After the Wreck, I Picked Myself Up, Spread My Wings, and Flew Away
- First edition
- Author: Joyce Carol Oates
- Language: English
- Genre: Young adult novel
- Publisher: HarperTeen
- Publication date: August 22, 2006
- Publication place: United States
- Pages: 304
- ISBN: 0-06-073525-2

= After the Wreck, I Picked Myself Up, Spread My Wings, and Flew Away =

2006 young adult novel by Joyce Carol Oates

After the Wreck, I Picked Myself Up, Spread My Wings, and Flew Away is a young adult novel written by Joyce Carol Oates. First published in 2006, it is her fifth novel for teenagers.

==Plot summary==
After Jenna Abbott nearly dies in the car wreck on the bridge that took her mother's life, she finds herself longing for the peace of the "blue"—the drug-filled haze she experienced in hospital—and steals drugs from her uncle's medicine cabinet.
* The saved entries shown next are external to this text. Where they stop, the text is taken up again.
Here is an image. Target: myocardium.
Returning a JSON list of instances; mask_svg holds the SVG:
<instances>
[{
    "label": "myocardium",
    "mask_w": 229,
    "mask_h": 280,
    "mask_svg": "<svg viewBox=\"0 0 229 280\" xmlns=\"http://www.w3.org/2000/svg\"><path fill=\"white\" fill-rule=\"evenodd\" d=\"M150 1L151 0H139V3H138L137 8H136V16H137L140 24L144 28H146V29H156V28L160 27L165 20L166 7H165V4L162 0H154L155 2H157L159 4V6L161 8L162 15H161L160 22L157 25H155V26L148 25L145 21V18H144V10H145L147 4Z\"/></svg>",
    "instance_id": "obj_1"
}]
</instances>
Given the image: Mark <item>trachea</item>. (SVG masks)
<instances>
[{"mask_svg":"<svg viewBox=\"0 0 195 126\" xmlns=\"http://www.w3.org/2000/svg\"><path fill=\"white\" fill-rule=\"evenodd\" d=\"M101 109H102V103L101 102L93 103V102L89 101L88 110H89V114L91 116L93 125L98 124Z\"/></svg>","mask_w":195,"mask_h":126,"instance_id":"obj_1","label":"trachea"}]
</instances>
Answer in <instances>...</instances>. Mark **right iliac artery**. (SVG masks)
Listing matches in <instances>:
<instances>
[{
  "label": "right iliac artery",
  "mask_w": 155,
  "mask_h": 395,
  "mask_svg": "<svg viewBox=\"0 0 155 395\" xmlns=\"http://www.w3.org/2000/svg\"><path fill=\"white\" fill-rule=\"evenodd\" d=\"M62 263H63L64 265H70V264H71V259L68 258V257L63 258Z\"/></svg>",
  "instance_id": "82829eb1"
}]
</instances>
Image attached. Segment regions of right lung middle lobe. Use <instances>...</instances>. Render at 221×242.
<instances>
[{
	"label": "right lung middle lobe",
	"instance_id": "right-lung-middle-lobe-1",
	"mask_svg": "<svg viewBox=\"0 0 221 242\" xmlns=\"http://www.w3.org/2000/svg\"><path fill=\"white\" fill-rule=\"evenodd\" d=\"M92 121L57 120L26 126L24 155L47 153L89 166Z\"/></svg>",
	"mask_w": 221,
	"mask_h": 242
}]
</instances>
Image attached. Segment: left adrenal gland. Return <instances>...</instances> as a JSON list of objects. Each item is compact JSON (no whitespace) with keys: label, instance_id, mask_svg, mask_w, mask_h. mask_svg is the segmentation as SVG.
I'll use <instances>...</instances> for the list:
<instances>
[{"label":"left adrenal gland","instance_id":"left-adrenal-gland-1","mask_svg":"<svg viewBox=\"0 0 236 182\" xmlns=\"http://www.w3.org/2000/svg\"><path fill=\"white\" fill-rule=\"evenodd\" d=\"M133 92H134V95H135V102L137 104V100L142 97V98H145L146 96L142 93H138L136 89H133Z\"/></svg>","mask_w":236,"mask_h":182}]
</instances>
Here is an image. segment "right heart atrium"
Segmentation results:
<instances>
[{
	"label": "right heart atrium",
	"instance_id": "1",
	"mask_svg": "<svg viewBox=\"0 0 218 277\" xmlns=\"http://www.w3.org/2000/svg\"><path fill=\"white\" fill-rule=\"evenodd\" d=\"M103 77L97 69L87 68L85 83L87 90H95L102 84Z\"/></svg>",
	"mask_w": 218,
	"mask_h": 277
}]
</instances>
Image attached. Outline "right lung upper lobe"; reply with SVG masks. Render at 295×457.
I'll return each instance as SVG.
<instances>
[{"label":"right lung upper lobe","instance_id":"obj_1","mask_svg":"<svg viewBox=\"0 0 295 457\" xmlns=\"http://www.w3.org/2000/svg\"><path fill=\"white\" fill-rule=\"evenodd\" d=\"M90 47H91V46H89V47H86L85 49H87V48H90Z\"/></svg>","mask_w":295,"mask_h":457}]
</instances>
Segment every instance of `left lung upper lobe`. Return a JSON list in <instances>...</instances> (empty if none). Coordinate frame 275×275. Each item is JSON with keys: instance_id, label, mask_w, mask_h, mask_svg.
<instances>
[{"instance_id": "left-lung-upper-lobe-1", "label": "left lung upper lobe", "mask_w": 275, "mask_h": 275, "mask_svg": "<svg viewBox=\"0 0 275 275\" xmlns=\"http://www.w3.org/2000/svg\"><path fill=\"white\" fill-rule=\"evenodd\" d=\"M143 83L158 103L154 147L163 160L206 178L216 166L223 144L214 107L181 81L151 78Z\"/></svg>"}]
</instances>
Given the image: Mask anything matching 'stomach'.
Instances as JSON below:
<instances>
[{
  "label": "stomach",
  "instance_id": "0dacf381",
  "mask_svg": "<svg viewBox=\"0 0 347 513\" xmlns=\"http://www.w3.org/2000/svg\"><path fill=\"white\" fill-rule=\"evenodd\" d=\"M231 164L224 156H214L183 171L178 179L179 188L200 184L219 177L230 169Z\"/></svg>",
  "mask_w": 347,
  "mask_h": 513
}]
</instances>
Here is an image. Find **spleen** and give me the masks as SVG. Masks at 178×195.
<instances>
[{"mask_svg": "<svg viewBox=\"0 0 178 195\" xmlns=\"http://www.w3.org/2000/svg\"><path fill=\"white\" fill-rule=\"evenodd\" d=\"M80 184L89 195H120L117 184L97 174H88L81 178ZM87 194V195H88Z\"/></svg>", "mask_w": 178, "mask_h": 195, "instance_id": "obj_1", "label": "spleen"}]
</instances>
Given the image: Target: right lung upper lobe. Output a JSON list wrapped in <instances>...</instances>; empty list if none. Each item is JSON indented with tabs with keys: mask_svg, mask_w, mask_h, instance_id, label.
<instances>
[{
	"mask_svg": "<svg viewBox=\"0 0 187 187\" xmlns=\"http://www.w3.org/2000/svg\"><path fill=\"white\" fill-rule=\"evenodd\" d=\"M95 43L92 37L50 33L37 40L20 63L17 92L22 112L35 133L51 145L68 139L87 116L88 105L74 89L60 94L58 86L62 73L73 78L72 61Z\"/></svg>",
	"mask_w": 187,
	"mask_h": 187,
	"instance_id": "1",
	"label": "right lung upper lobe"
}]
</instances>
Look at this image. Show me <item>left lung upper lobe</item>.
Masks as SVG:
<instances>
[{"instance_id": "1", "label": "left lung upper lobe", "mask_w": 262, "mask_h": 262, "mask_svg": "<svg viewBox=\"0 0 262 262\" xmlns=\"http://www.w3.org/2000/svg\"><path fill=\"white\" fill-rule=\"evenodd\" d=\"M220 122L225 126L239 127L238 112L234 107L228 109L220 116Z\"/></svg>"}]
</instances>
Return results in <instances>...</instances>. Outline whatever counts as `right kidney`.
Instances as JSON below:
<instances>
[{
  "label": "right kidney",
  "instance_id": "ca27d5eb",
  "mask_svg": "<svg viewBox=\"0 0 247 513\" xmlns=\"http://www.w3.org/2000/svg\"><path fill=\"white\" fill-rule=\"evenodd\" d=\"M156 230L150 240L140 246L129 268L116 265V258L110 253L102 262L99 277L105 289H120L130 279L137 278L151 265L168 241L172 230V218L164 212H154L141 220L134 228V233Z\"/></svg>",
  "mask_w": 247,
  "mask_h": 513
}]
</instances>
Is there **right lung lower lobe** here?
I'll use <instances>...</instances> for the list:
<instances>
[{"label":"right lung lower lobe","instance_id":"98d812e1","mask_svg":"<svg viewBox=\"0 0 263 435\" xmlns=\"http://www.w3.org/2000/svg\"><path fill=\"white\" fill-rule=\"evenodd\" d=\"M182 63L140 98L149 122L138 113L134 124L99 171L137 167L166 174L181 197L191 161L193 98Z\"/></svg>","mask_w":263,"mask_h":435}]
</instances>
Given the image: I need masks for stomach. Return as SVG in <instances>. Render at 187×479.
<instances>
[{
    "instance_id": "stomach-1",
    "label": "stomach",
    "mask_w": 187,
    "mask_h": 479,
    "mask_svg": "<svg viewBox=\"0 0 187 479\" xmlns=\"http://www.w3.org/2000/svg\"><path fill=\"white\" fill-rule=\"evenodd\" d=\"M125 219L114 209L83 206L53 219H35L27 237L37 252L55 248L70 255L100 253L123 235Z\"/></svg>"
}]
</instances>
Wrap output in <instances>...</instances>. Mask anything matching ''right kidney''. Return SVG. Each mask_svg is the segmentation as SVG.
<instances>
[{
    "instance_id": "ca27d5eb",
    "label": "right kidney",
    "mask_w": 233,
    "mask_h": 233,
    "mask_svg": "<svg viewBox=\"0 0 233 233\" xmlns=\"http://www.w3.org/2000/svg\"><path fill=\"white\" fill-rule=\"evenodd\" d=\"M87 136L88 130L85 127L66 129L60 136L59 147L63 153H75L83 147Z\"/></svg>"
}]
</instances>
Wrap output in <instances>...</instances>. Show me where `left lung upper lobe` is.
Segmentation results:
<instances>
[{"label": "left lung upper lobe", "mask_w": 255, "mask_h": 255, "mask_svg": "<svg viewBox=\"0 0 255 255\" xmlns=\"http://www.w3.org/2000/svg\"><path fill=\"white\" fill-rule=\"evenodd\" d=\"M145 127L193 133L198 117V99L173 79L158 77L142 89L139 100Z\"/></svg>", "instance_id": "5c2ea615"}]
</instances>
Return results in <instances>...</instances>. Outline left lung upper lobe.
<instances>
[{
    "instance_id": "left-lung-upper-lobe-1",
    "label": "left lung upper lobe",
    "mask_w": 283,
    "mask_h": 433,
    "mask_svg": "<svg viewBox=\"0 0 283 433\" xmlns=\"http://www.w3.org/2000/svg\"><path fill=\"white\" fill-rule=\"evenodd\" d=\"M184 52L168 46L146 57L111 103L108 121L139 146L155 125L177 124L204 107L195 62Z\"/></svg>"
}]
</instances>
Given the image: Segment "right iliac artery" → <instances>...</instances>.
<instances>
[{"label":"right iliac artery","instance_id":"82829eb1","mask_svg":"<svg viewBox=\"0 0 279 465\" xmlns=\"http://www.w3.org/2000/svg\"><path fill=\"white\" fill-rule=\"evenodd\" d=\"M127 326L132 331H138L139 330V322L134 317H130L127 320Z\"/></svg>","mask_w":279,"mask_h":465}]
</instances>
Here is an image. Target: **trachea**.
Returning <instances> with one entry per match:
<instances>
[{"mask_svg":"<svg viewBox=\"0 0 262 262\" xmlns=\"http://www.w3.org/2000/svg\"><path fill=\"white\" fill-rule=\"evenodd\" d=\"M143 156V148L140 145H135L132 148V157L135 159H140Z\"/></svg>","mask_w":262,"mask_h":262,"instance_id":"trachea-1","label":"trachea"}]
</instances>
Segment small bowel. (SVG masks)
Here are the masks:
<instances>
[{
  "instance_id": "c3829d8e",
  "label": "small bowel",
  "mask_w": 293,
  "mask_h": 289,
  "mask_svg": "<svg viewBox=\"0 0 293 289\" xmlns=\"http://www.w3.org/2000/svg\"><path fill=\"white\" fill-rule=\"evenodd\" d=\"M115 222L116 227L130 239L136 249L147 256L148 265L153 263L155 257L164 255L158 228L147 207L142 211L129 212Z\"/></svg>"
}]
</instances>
This sets her down a self-destructive path, and towards her classmate, the mysterious biker Crow, who is the one person she can confide in.

==Reception==
Critical reception for the book has been positive, with the School Library Journal praising the book's print and audio forms, calling it "powerful." Commonsensemedia wrote that After the Wreck was a "raw look at loss and addiction best for older teens." Kirkus Reviews wrote that the book's ending was "wrapped up a bit too simply considering all of Jenna's issues" but that "Oates's variation on a stream-of-consciousness style is appropriate for the voice of a character who spends so much time in her own head." Booklist stated "There is too much going on, with everything spelled out, including the metaphor of her need to cross over the treacherous bridge. But Oates gets the contemporary teen voice just right, and Jenna's first-person narrative moves at breakneck speed." Publishers Weekly called the book "intense," saying it had an "inspiring conclusion."